There are models trained specifically for the task of language identification. Their performance varies for different languages, they are likely more confident in identifying English text versus the text of a low resource language such as Kiswahili, due to the fact that much more English data has already been curated and used in the training of the language identification models, a cycle.
Next is a pre-processing step: Cleaning or preparing of the data for a particular task or system. In the case of machine translation, the ideal data format should be aligned, from one language to another at sentence level.
As part of the pre-processing, each document is therefore split into individual sentences based on punctuation. Deduplication of sentences is then performed. These tasks are carried out by automated scripts.

Finally, for this data to then be useful for the task of machine translation, there needs to be alignment between a source and target language. This alignment is performed by a model that performs pattern matching and produces a probability that a sentence in one language is aligned to a second sentence in a different language, by virtue of being its translation.
In a setting where a multi-lingual dataset is being curated, each English sentence might be aligned to multiple sentences in different languages.
Given the likelihood of similarity score/probability that tells us these sentences are likely to be translations of each other, a dataset can then be curated for multiple language pairs; English to Kiswahili, Kiswahili to Turkish, Turkish to Quechua, despite there potentially not being any text that was manually translated by a human from one of these languages to another.
The result?
Well, the effort results in a higher volume of data determined as useful by the series of models used to curate it. The process may be viewed as more efficient than traditional dataset building when one considers the manpower required — a handful of researchers — and the cost put in versus the output produced — this could be millions, even billions of sentence pairs.

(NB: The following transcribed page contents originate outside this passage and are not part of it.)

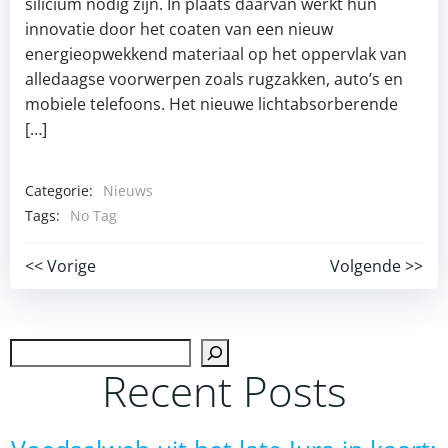
silicium nodig zijn. In plaats daarvan werkt hun
innovatie door het coaten van een nieuw
energieopwekkend materiaal op het oppervlak van
alledaagse voorwerpen zoals rugzakken, auto’s en
mobiele telefoons. Het nieuwe lichtabsorberende
[…]
Categorie:
Nieuws
Tags:
No Tag
Post
Post
<< Vorige
Volgende >>
navigation
navigation
Zoek
Recent Posts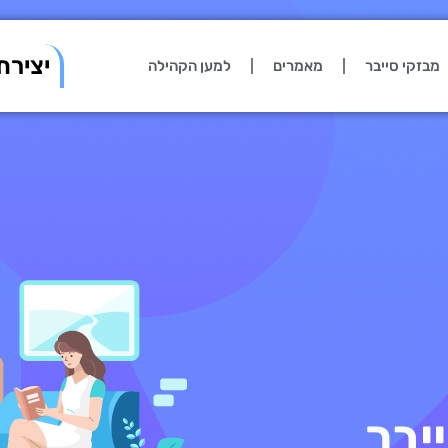
יצירת
מבזקי סייבר
מאמרים
למען הקהילה
יבר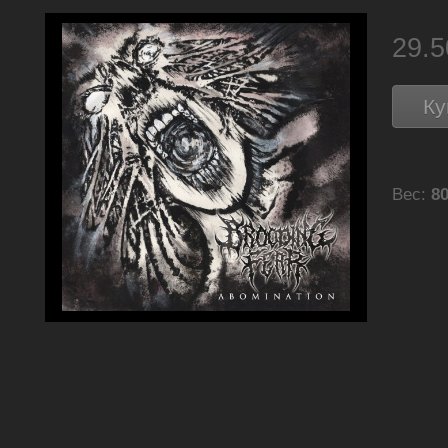
29.
Ку
Вес:
80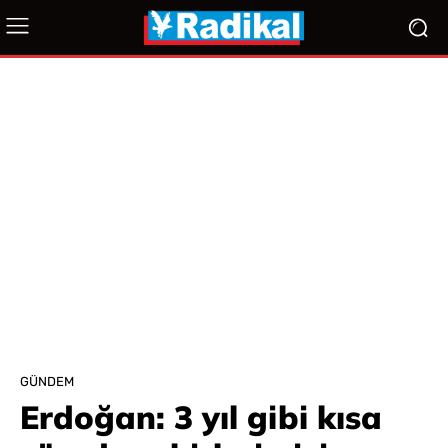
GÜNDEM
Erdoğan: 3 yıl gibi kısa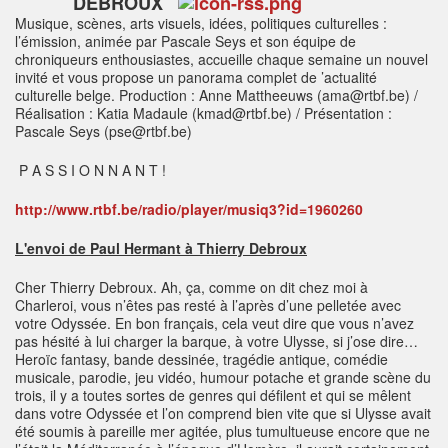
DEBROUX
Musique, scènes, arts visuels, idées, politiques culturelles :
l’émission, animée par Pascale Seys et son équipe de
chroniqueurs enthousiastes, accueille chaque semaine un nouvel
invité et vous propose un panorama complet de ’actualité
culturelle belge. Production : Anne Mattheeuws (ama@rtbf.be) /
Réalisation : Katia Madaule (kmad@rtbf.be) / Présentation :
Pascale Seys (pse@rtbf.be)
P A S S I O N N A N T !
http://www.rtbf.be/radio/player/musiq3?id=1960260
L'envoi de Paul Hermant à Thierry Debroux
Cher Thierry Debroux. Ah, ça, comme on dit chez moi à
Charleroi, vous n’êtes pas resté à l’après d’une pelletée avec
votre Odyssée. En bon français, cela veut dire que vous n’avez
pas hésité à lui charger la barque, à votre Ulysse, si j’ose dire…
Heroïc fantasy, bande dessinée, tragédie antique, comédie
musicale, parodie, jeu vidéo, humour potache et grande scène du
trois, il y a toutes sortes de genres qui défilent et qui se mêlent
dans votre Odyssée et l’on comprend bien vite que si Ulysse avait
été soumis à pareille mer agitée, plus tumultueuse encore que ne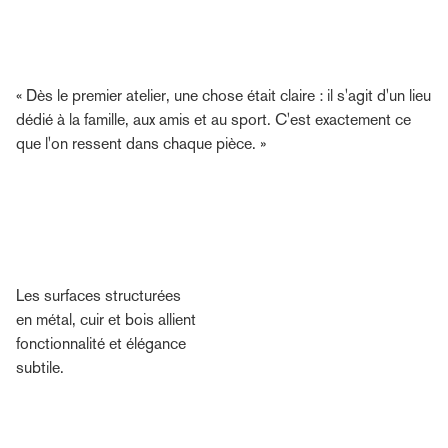
« Dès le premier atelier, une chose était claire : il s'agit d'un lieu
dédié à la famille, aux amis et au sport. C'est exactement ce
que l'on ressent dans chaque pièce. »
Les surfaces structurées
en métal, cuir et bois allient
fonctionnalité et élégance
subtile.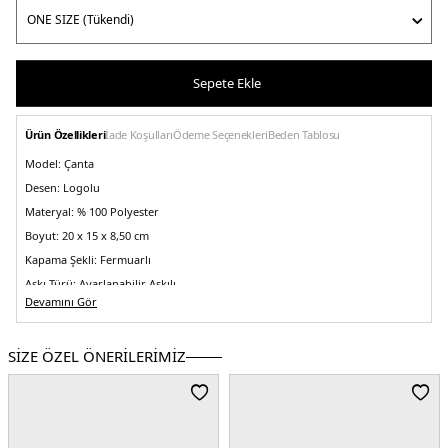
Sepete Ekle
Ürün Özellikleri
İade Koşulları
Ödeme Seçenekleri
Beden Tablosu
Model:
Çanta
Desen:
Logolu
Materyal:
% 100 Polyester
Boyut:
20 x 15 x 8,50 cm
Kapama Şekli:
Fermuarlı
Askı Türü:
Ayarlanabilir Askılı
Devamını Gör
Menşei:
Endonezya
3DE1AM0AM13465PSM.40
SİZE ÖZEL ÖNERİLERİMİZ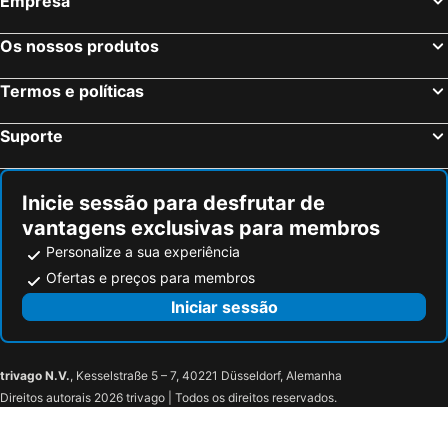
Empresa
Os nossos produtos
Termos e políticas
Suporte
Inicie sessão para desfrutar de
vantagens exclusivas para membros
Personalize a sua experiência
Ofertas e preços para membros
Iniciar sessão
trivago N.V.
, Kesselstraße 5 – 7, 40221 Düsseldorf, Alemanha
Direitos autorais 2026 trivago | Todos os direitos reservados.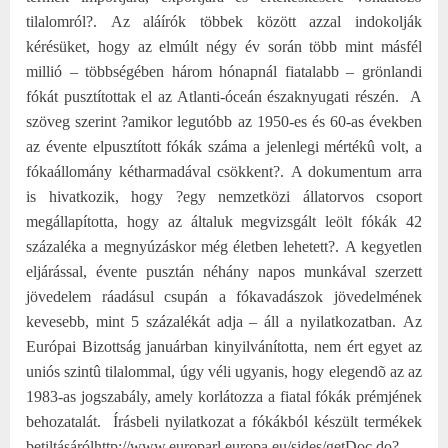
tilalomról?.
Az aláírók többek között azzal indokolják
kérésüket, hogy az elmúlt négy év során több mint másfél
millió – többségében három hónapnál fiatalabb – grönlandi
fókát pusztítottak el az Atlanti-óceán északnyugati részén.
A
szöveg szerint ?amikor legutóbb az 1950-es és 60-as években
az évente elpusztított fókák száma a jelenlegi mértékû volt, a
fókaállomány kétharmadával csökkent?.
A dokumentum arra
is hivatkozik, hogy ?egy nemzetközi állatorvos csoport
megállapította, hogy az általuk megvizsgált leölt fókák 42
százaléka a megnyúzáskor még életben lehetett?.
A kegyetlen
eljárással, évente pusztán néhány napos munkával szerzett
jövedelem ráadásul csupán a fókavadászok jövedelmének
kevesebb, mint 5 százalékát adja – áll a nyilatkozatban.
Az
Európai Bizottság januárban kinyilvánította, nem ért egyet az
uniós szintû tilalommal, úgy véli ugyanis, hogy elegendõ az az
1983-as jogszabály, amely korlátozza a fiatal fókák prémjének
behozatalát.
Írásbeli nyilatkozat a fókákból készült termékek
betiltásáról
http://www.europarl.europa.eu/sides/getDoc.do?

Yet the quality of data is sorely wanting, especially for low resource languages for which this data is most crucial. A manual audit of 205 language specific corpora which are part of web-crawled datasets found that at least 15 of these corpora had no usable text and 87 of them had less than 50% usable text. Majority of these quality issues had not been reported or investigated in depth.
A speaker of these languages is able to identify these gaps fairly easily but many technology developers will simply use this data as is to train models. How well a resulting system is performing will be determined by an output metric, the accuracy, which is a statistical score.
This metric says nothing of what the experience for real people using these systems will be and unfortunately, a round of human evaluation is not carried out, especially for low resource languages.
Even when there are reports of extension of capabilities to languages that are historically considered low resource, this inclusion is often superficial, with the performance being laughably poor. While it may not be marketable to do the painstaking, foundational work for meaningful inclusion of low resource languages, these efforts are what is truly needed to make a difference.

Kathleen is a researcher at the DAIR Institute. Her focus is in Natural Language Processing, particularly building speech recognition technologies for African languages, notably Kiswahili. Kathleen has been involved in efforts to build language datasets, experiences which have inspired a desire to explore data governance and licensing models that address power and resource imbalances. Kathleen works with African AI communities to enable ecosystem capacity building and relevant research. She continues to organise with communities as part of the Deep Learning Indaba, where she is a trustee and the Masakhane Research Foundation, where she is chair of the board of directors.